OKLAHOMA CITY -- When introducing restaurant-style concepts into supermarkets, retailers must have more than the right chef and menu; they need well-designed and attractive service cases as well.
At least that's what Jim Snyder, owner of Snyder's Food Mart, an IGA member here, believes. Snyder found case quality to be a significant contributor to the success of his new food-service program.
The food-service operation, "Chef's Cupboard," is a multipart turnkey fresh-food concept with components that focus on bakery, deli sandwiches and soup, fast-food chicken, pizza and other Italian specialties, and cinnamon rolls. It was developed by wholesaler Fleming Cos. here.

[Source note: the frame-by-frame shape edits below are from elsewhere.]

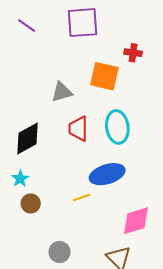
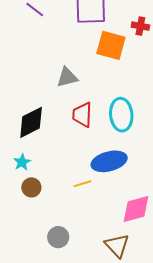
red cross: (133, 53) -> (140, 26), moved
orange square: (104, 76) -> (111, 45), moved

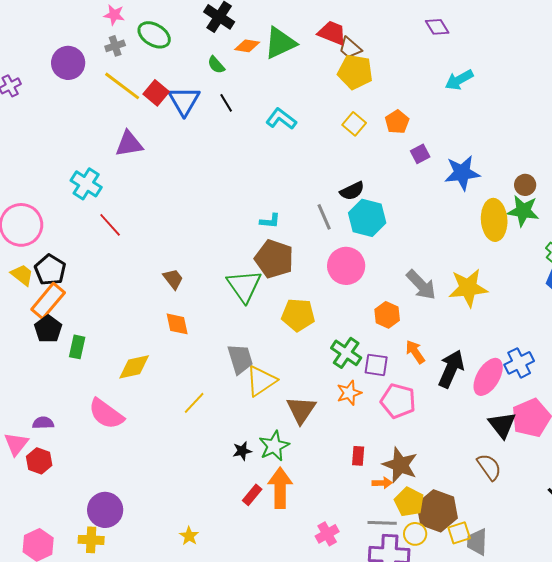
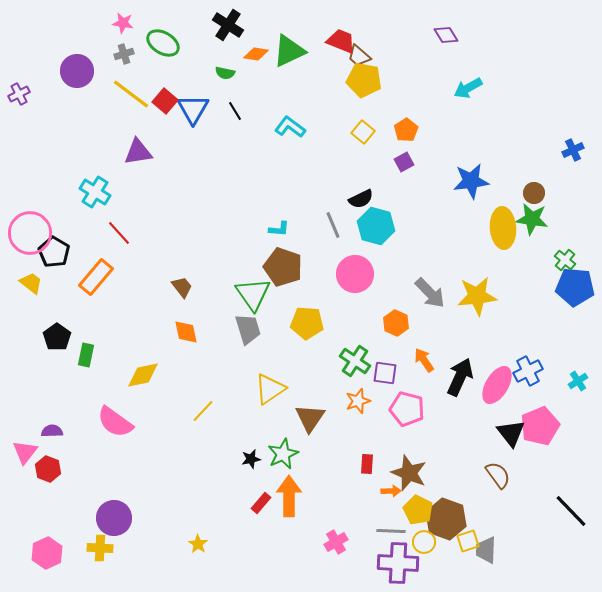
green semicircle: (216, 65) -> (225, 73), turned -36
purple square: (420, 154) -> (404, 162), moved
black pentagon: (50, 270) -> (54, 252), moved
orange rectangle: (48, 301) -> (96, 277), moved
gray trapezoid: (240, 359) -> (248, 329), moved

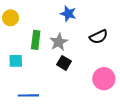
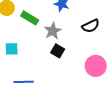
green rectangle: (36, 40) -> (30, 18), moved, turned -66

Snyder's Food Mart, a 48,000-square-foot upscale store, became the test platform for Chef's Cupboard. Up and running for more than half a year, the much-watched experimental program has since encouraged Fleming to roll the concept into other stores.
Snyder told SN that to install the new food operations, the front of the store was redesigned to accommodate the equipment created specifically for the project.
And it was important to have attractive and functional cases, he said, because this was the first time for grab-and-go, or any other form of food service, in the front of his store.
The pre-existing in-store bakery and deli continue to operate at the rear of the store. According to Snyder, the inability to generate substantial impulse takeout business from Sam's Deli in the back held down sales of programs such as barbecued chicken, ribs and the salad bar.
The redesign, and the equipment that accompanied it, allowed him to merchandise ready-to-eat products in the front of the store to attract customers in a hurry, especially patrons of Snyder's busy front-store check-cashing business.
"They make a real nice presentation and are really functional," Snyder said of the merchandising equipment.
Sales have been strong in all the new food-service departments, he noted; indeed, he said he is seeing sales increases even in items previously stocked in Sam's Deli at the back of the store and now being sold up front.
"The custom-designed equipment was beyond my expectations. The new equipment allows our employees easy access to the cases to stock sandwiches and subs, making first-in, first-out easier to accomplish," said Snyder. "And it's attractive."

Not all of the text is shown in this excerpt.